To do :: Count how many lines of the listing contain "found", then give that number and nothing more.

Exercise material ::
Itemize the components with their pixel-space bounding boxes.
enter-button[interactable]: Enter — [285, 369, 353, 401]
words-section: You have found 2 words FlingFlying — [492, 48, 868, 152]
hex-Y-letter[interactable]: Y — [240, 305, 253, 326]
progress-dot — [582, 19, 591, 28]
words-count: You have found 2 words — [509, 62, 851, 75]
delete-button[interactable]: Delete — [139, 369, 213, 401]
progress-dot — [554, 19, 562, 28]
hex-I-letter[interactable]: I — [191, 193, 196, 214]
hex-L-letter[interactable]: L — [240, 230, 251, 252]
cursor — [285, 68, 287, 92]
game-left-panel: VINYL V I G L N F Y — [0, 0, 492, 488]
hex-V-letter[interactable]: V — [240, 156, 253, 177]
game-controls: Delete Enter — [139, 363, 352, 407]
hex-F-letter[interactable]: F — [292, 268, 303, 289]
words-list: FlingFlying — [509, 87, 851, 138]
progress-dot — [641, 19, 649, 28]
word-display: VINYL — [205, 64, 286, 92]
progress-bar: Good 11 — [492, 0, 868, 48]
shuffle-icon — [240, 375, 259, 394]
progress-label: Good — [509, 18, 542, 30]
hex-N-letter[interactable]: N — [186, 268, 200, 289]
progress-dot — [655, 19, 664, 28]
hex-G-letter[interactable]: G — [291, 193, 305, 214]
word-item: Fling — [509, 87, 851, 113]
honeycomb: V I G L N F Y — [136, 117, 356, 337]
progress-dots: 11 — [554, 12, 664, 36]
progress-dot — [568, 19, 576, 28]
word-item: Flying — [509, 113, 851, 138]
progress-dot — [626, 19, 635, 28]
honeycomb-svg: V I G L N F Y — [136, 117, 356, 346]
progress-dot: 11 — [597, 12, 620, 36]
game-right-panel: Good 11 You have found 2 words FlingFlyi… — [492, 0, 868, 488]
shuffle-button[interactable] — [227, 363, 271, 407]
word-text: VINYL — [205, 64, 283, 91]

Solution to this problem :: 3